Nel 1981 Sabatino Moscati propose un’ipotesi diversa, oggi condivisa: “i bambini morti alla nascita o, comunque, entro i primi anni, attraverso il fuoco venivano purificati e offerti alla divinità per agevolare nuove nascite”. Moscati si basa su alcune considerazioni: fra i resti incinerati ci sono molti feti e questi non potevano essere sacrificati. Non facevano ancora parte del mondo degli adulti e non potevano essere sepolti con loro. In qualche caso si sacrificava alle divinità qualche piccolo animale.

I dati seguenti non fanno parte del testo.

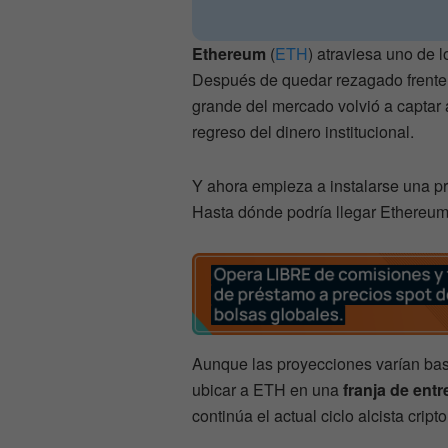
Ethereum
(
ETH
) atraviesa uno de 
Después de quedar rezagado frente 
grande del mercado volvió a captar a
regreso del dinero institucional.
Y ahora empieza a instalarse una pr
Hasta dónde podría llegar Ethereum 
Aunque las proyecciones varían ba
ubicar a ETH en una
franja de ent
continúa el actual ciclo alcista cripto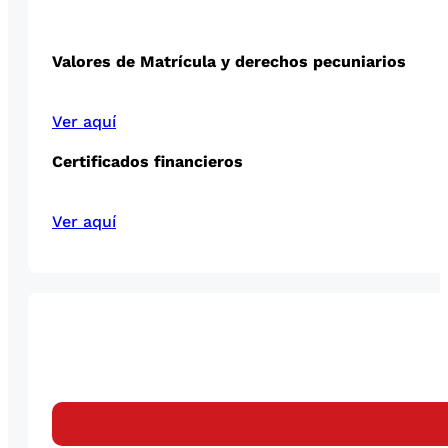
Valores de Matrícula y derechos pecuniarios
Ver aquí
Certificados financieros
Ver aquí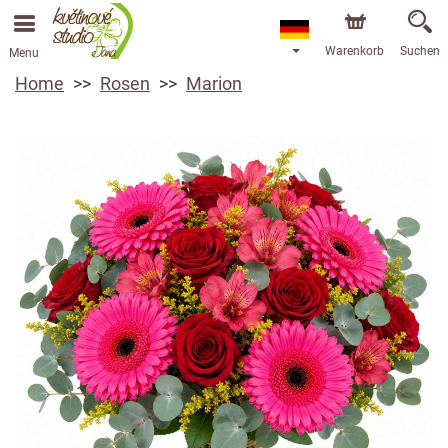
Warenkorb
Suchen
Menu
Home
Rosen
Marion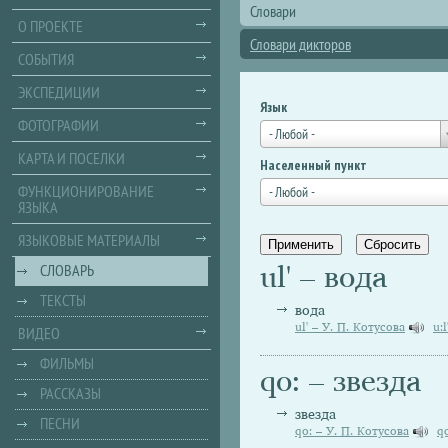
Словари
О ПРОЕКТЕ
Словари дикторов
СОБЫТИЯ
ЭКСПЕДИЦИИ
Язык
ФОТОГРАФИИ
- Любой -
КАРТА И ПОСЕЛКИ
Населенный пункт
ФУНКЦИОНИРОВАНИЕ
- Любой -
ЯЗЫКА
ЯЗЫКОВЫЕ МАТЕРИАЛЫ
ul' – вода
СЛОВАРЬ
ТЕКСТЫ
вода
ul' – У. П. Котусова
u:
ВИДЕО
ФИЛЬМЫ
qo: – звезда
РАССКАЗЫ
звезда
ПЕСНИ
qo: – У. П. Котусова
q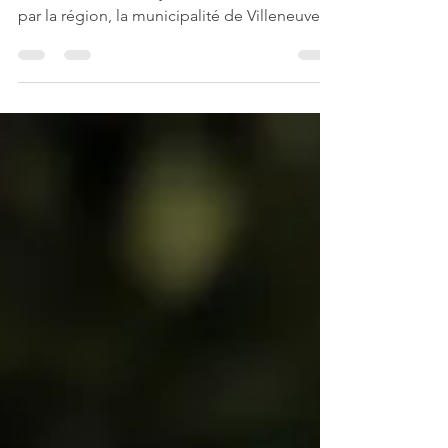
Dans le cadre de l’organisation de
l'événement "Nettoyons le sud", coordonné
par la région, la municipalité de Villeneuve
Loubet vous présente une matinée
conviviale et citoyenne ! Nous vous
attendons nombreux samedi 30 mai ! Il est
indispensable de vous munir : d'une
casquette, d'une gourde, de bonnes
chaussures… et d'une bonne dose de
bonne humeur. Inscription obligatoire sur la
plateforme de la région :
https://nettoyons.maregionsud.fr/ La
collecte des déchets prévue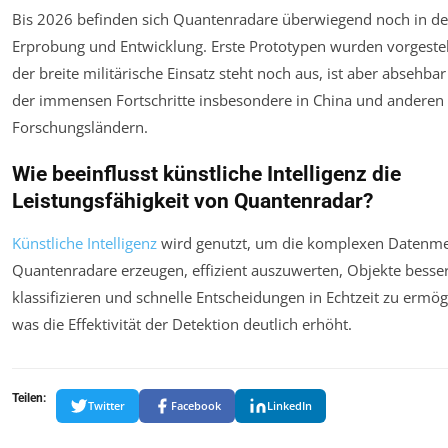
Bis 2026 befinden sich Quantenradare überwiegend noch in de
Erprobung und Entwicklung. Erste Prototypen wurden vorgestel
der breite militärische Einsatz steht noch aus, ist aber absehba
der immensen Fortschritte insbesondere in China und anderen
Forschungsländern.
Wie beeinflusst künstliche Intelligenz die
Leistungsfähigkeit von Quantenradar?
Künstliche Intelligenz
wird genutzt, um die komplexen Datenme
Quantenradare erzeugen, effizient auszuwerten, Objekte besse
klassifizieren und schnelle Entscheidungen in Echtzeit zu ermög
was die Effektivität der Detektion deutlich erhöht.
Teilen:
Twitter
Facebook
LinkedIn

Un'altra considerazione riguarda le fonti classiche. Gli autori più importanti non hanno mai parlato di riti sacrificali che coinvolgono bambini, nonostante sarebbe stato utile contro i cartaginesi. Tuttavia occorre capire perché alcuni venivano bruciati e sotterrati nei tofet, e altri, invece, sepolti nelle necropoli degli adulti. Secondo Moscati c’era un rituale di passaggio, una sorta di iniziazione ma alcuni bambini morivano prima di questo “passaggio” nel mondo degli adulti e finivano nel tofet. Alcuni studiosi ipotizzano che i tofet da Cartagine si propagano in altre aree influenzate culturalmente dai cartaginesi, quindi già dall'VIII a.C. questa città diffondeva la propria cultura in altri luoghi pur non controllandoli o amministrandoli direttamente.
Il tofet di Cartagine oggi non è quello originario e presenta volte romane. I tofet più antichi sono a cielo aperto, privi di edifici, se non per brevi periodi e per certe situazioni (come cappelle e piccoli templi).
Le iscrizioni dei tofet riportano formule rituali ripetitive: denominazione dell’oggetto offerto alla divinità (stele, dono), denominazione del rito (molch), il verbo della dedica o del dono, il nome e la genealogia dell’offerente, la divinità (Baal-Ammon o Tanìt) e il motivo dell’offerta. Il rituale si concludeva con la frase: “…perché ha ascoltato la sua voce”. Ad esempio: “STELE DI MOLCH OFFERTA AL SIGNORE BAAL AMMON CHE HA DEDICATO SULL’ALTARE (tizio) FIGLIO DI (caio) FIGLIO DI (sempronio) PERCHE’ HA ASCOLTATO IL SUONO DELLA SUA VOCE”, cioè perché ha esaudito la richiesta, la preghiera, ha concesso la grazia.

I monumenti votivi si dividono convenzionalmente in cippi e stele funerarie. Il primo è una pietra appena sbozzata, generalmente aniconica, dove prevale l’altezza sulle altre dimensioni e rappresenta la divinità. È posto come segnacolo per individuare la fossa, infisso nel terreno o incastrato sopra un basamento in pietra. Queste basi sono costituite da un plinto tronco piramidale, sormontato da un listello rettangolare con sopra una gola egizia. Alcuni cippi possiedono elementi simbolici come quello di Tanìt ma non conosciamo l’evoluzione di questo segno. Lo troviamo in contesti funerari, sacri e abitativi, quindi un segno con molti significati. Fra i cippi più antichi abbiamo quelli che rappresentano un trono (stele trono e cippi trono), a volte evocato da una semplice sgusciatura che separa la spalliera dalla seduta, altre volte con i braccioli e con il simbolo divino aniconico al centro. In qualche caso un idolo a forma di bottiglia sostituisce il betilo. Il trono può essere affiancato da due bruciaprofumi.